__Exercise brief__
Reproduce all of the listing below without alteration.

__Given information__
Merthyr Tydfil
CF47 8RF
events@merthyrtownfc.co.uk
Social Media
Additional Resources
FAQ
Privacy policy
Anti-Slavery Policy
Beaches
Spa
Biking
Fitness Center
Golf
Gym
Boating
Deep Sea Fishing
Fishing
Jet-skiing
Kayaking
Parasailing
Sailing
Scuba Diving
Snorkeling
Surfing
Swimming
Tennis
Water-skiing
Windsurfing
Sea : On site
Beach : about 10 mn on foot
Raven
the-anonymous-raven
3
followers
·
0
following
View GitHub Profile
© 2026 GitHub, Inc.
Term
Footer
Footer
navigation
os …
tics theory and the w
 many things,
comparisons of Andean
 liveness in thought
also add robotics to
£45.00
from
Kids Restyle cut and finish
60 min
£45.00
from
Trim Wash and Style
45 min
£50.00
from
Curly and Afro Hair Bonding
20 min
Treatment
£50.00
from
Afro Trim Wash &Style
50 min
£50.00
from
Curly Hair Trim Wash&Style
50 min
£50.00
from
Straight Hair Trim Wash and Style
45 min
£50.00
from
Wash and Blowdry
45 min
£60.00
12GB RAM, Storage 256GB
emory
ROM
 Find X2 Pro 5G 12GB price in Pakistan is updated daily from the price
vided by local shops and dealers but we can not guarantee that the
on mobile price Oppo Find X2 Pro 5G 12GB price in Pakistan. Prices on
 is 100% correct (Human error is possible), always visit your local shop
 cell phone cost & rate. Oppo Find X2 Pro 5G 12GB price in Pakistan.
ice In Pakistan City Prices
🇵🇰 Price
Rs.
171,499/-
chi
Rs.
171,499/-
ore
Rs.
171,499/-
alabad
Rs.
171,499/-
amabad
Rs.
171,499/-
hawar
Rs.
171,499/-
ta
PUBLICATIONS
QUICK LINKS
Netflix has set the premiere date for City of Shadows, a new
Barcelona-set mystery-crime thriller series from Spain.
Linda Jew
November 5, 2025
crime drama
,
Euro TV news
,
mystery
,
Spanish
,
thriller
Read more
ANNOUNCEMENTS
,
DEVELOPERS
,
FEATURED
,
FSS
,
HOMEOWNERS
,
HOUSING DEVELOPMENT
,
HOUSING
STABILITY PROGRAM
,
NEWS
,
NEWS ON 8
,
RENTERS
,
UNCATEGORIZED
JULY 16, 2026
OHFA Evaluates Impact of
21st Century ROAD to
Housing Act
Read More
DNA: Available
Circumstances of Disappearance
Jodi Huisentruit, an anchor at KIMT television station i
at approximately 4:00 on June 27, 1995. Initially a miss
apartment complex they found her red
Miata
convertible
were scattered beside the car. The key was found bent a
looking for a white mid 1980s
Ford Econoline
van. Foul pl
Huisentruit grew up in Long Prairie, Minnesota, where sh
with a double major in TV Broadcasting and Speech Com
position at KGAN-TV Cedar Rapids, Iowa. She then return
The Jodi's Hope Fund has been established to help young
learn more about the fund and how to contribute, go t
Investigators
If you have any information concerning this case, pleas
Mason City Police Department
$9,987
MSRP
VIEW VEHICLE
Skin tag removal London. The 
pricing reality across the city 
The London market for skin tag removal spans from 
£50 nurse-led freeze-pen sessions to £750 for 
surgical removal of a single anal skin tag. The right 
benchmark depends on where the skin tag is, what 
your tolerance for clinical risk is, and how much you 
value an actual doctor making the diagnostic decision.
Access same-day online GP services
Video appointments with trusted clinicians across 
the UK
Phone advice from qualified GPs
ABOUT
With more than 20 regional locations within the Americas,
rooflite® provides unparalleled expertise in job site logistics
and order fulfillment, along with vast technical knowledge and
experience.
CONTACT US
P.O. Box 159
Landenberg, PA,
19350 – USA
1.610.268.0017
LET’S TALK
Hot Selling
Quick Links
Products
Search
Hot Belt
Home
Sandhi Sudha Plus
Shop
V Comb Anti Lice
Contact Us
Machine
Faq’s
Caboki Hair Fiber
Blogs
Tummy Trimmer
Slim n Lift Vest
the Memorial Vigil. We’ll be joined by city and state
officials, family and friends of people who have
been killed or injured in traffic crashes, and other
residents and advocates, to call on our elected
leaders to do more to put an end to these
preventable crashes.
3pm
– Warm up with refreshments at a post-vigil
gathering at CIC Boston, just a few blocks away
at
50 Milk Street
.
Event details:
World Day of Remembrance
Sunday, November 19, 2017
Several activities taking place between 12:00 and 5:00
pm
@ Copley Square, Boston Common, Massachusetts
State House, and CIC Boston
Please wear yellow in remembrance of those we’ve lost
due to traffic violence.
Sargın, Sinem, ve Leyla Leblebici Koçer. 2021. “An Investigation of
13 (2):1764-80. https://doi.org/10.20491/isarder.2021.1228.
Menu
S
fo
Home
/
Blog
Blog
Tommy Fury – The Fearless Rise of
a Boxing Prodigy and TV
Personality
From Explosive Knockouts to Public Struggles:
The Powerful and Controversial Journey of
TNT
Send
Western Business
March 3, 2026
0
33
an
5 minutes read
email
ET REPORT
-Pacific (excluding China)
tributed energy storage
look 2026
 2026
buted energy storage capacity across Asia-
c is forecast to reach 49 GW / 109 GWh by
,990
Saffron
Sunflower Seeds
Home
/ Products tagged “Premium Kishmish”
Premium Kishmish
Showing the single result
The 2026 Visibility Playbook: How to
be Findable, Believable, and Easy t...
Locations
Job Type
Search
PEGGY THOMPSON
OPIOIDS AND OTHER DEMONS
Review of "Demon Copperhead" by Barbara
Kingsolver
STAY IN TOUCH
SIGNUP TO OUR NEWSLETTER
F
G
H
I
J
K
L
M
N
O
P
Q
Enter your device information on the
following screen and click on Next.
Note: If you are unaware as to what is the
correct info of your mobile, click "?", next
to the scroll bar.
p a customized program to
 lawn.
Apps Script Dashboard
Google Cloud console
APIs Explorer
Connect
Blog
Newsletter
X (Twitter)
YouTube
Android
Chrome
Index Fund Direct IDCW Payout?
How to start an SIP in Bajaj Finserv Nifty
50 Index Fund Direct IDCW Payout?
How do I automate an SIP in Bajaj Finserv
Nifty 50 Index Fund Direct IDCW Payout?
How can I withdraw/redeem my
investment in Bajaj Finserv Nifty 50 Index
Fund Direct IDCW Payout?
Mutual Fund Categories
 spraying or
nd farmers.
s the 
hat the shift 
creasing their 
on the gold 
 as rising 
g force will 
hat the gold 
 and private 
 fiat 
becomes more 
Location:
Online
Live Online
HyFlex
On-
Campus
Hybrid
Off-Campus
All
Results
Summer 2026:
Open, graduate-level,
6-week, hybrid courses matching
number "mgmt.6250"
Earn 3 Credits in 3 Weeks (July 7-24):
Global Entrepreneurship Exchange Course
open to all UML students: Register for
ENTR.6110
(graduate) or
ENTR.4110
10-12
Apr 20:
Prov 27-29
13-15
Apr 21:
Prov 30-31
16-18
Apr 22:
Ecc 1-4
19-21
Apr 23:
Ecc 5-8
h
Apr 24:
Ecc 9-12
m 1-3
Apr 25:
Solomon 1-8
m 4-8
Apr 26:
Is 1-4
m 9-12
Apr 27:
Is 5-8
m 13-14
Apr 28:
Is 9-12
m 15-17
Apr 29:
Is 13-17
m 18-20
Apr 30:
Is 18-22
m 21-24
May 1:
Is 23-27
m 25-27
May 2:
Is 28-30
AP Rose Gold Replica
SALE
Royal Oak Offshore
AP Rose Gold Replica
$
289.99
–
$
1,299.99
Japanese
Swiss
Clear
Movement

__Response box__
Merthyr Tydfil
CF47 8RF
events@merthyrtownfc.co.uk
Social Media
Additional Resources
FAQ
Privacy policy
Anti-Slavery Policy
Beaches
Spa
Biking
Fitness Center
Golf
Gym
Boating
Deep Sea Fishing
Fishing
Jet-skiing
Kayaking
Parasailing
Sailing
Scuba Diving
Snorkeling
Surfing
Swimming
Tennis
Water-skiing
Windsurfing
Sea : On site
Beach : about 10 mn on foot
Raven
the-anonymous-raven
3
followers
·
0
following
View GitHub Profile
© 2026 GitHub, Inc.
Term
Footer
Footer
navigation
os …
tics theory and the w
 many things,
comparisons of Andean
 liveness in thought
also add robotics to
£45.00
from
Kids Restyle cut and finish
60 min
£45.00
from
Trim Wash and Style
45 min
£50.00
from
Curly and Afro Hair Bonding
20 min
Treatment
£50.00
from
Afro Trim Wash &Style
50 min
£50.00
from
Curly Hair Trim Wash&Style
50 min
£50.00
from
Straight Hair Trim Wash and Style
45 min
£50.00
from
Wash and Blowdry
45 min
£60.00
12GB RAM, Storage 256GB
emory
ROM
 Find X2 Pro 5G 12GB price in Pakistan is updated daily from the price
vided by local shops and dealers but we can not guarantee that the
on mobile price Oppo Find X2 Pro 5G 12GB price in Pakistan. Prices on
 is 100% correct (Human error is possible), always visit your local shop
 cell phone cost & rate. Oppo Find X2 Pro 5G 12GB price in Pakistan.
ice In Pakistan City Prices
🇵🇰 Price
Rs.
171,499/-
chi
Rs.
171,499/-
ore
Rs.
171,499/-
alabad
Rs.
171,499/-
amabad
Rs.
171,499/-
hawar
Rs.
171,499/-
ta
PUBLICATIONS
QUICK LINKS
Netflix has set the premiere date for City of Shadows, a new
Barcelona-set mystery-crime thriller series from Spain.
Linda Jew
November 5, 2025
crime drama
,
Euro TV news
,
mystery
,
Spanish
,
thriller
Read more
ANNOUNCEMENTS
,
DEVELOPERS
,
FEATURED
,
FSS
,
HOMEOWNERS
,
HOUSING DEVELOPMENT
,
HOUSING
STABILITY PROGRAM
,
NEWS
,
NEWS ON 8
,
RENTERS
,
UNCATEGORIZED
JULY 16, 2026
OHFA Evaluates Impact of
21st Century ROAD to
Housing Act
Read More
DNA: Available
Circumstances of Disappearance
Jodi Huisentruit, an anchor at KIMT television station i
at approximately 4:00 on June 27, 1995. Initially a miss
apartment complex they found her red
Miata
convertible
were scattered beside the car. The key was found bent a
looking for a white mid 1980s
Ford Econoline
van. Foul pl
Huisentruit grew up in Long Prairie, Minnesota, where sh
with a double major in TV Broadcasting and Speech Com
position at KGAN-TV Cedar Rapids, Iowa. She then return
The Jodi's Hope Fund has been established to help young
learn more about the fund and how to contribute, go t
Investigators
If you have any information concerning this case, pleas
Mason City Police Department
$9,987
MSRP
VIEW VEHICLE
Skin tag removal London. The 
pricing reality across the city 
The London market for skin tag removal spans from 
£50 nurse-led freeze-pen sessions to £750 for 
surgical removal of a single anal skin tag. The right 
benchmark depends on where the skin tag is, what 
your tolerance for clinical risk is, and how much you 
value an actual doctor making the diagnostic decision.
Access same-day online GP services
Video appointments with trusted clinicians across 
the UK
Phone advice from qualified GPs
ABOUT
With more than 20 regional locations within the Americas,
rooflite® provides unparalleled expertise in job site logistics
and order fulfillment, along with vast technical knowledge and
experience.
CONTACT US
P.O. Box 159
Landenberg, PA,
19350 – USA
1.610.268.0017
LET’S TALK
Hot Selling
Quick Links
Products
Search
Hot Belt
Home
Sandhi Sudha Plus
Shop
V Comb Anti Lice
Contact Us
Machine
Faq’s
Caboki Hair Fiber
Blogs
Tummy Trimmer
Slim n Lift Vest
the Memorial Vigil. We’ll be joined by city and state
officials, family and friends of people who have
been killed or injured in traffic crashes, and other
residents and advocates, to call on our elected
leaders to do more to put an end to these
preventable crashes.
3pm
– Warm up with refreshments at a post-vigil
gathering at CIC Boston, just a few blocks away
at
50 Milk Street
.
Event details:
World Day of Remembrance
Sunday, November 19, 2017
Several activities taking place between 12:00 and 5:00
pm
@ Copley Square, Boston Common, Massachusetts
State House, and CIC Boston
Please wear yellow in remembrance of those we’ve lost
due to traffic violence.
Sargın, Sinem, ve Leyla Leblebici Koçer. 2021. “An Investigation of
13 (2):1764-80. https://doi.org/10.20491/isarder.2021.1228.
Menu
S
fo
Home
/
Blog
Blog
Tommy Fury – The Fearless Rise of
a Boxing Prodigy and TV
Personality
From Explosive Knockouts to Public Struggles:
The Powerful and Controversial Journey of
TNT
Send
Western Business
March 3, 2026
0
33
an
5 minutes read
email
ET REPORT
-Pacific (excluding China)
tributed energy storage
look 2026
 2026
buted energy storage capacity across Asia-
c is forecast to reach 49 GW / 109 GWh by
,990
Saffron
Sunflower Seeds
Home
/ Products tagged “Premium Kishmish”
Premium Kishmish
Showing the single result
The 2026 Visibility Playbook: How to
be Findable, Believable, and Easy t...
Locations
Job Type
Search
PEGGY THOMPSON
OPIOIDS AND OTHER DEMONS
Review of "Demon Copperhead" by Barbara
Kingsolver
STAY IN TOUCH
SIGNUP TO OUR NEWSLETTER
F
G
H
I
J
K
L
M
N
O
P
Q
Enter your device information on the
following screen and click on Next.
Note: If you are unaware as to what is the
correct info of your mobile, click "?", next
to the scroll bar.
p a customized program to
 lawn.
Apps Script Dashboard
Google Cloud console
APIs Explorer
Connect
Blog
Newsletter
X (Twitter)
YouTube
Android
Chrome
Index Fund Direct IDCW Payout?
How to start an SIP in Bajaj Finserv Nifty
50 Index Fund Direct IDCW Payout?
How do I automate an SIP in Bajaj Finserv
Nifty 50 Index Fund Direct IDCW Payout?
How can I withdraw/redeem my
investment in Bajaj Finserv Nifty 50 Index
Fund Direct IDCW Payout?
Mutual Fund Categories
 spraying or
nd farmers.
s the 
hat the shift 
creasing their 
on the gold 
 as rising 
g force will 
hat the gold 
 and private 
 fiat 
becomes more 
Location:
Online
Live Online
HyFlex
On-
Campus
Hybrid
Off-Campus
All
Results
Summer 2026:
Open, graduate-level,
6-week, hybrid courses matching
number "mgmt.6250"
Earn 3 Credits in 3 Weeks (July 7-24):
Global Entrepreneurship Exchange Course
open to all UML students: Register for
ENTR.6110
(graduate) or
ENTR.4110
10-12
Apr 20:
Prov 27-29
13-15
Apr 21:
Prov 30-31
16-18
Apr 22:
Ecc 1-4
19-21
Apr 23:
Ecc 5-8
h
Apr 24:
Ecc 9-12
m 1-3
Apr 25:
Solomon 1-8
m 4-8
Apr 26:
Is 1-4
m 9-12
Apr 27:
Is 5-8
m 13-14
Apr 28:
Is 9-12
m 15-17
Apr 29:
Is 13-17
m 18-20
Apr 30:
Is 18-22
m 21-24
May 1:
Is 23-27
m 25-27
May 2:
Is 28-30
AP Rose Gold Replica
SALE
Royal Oak Offshore
AP Rose Gold Replica
$
289.99
–
$
1,299.99
Japanese
Swiss
Clear
Movement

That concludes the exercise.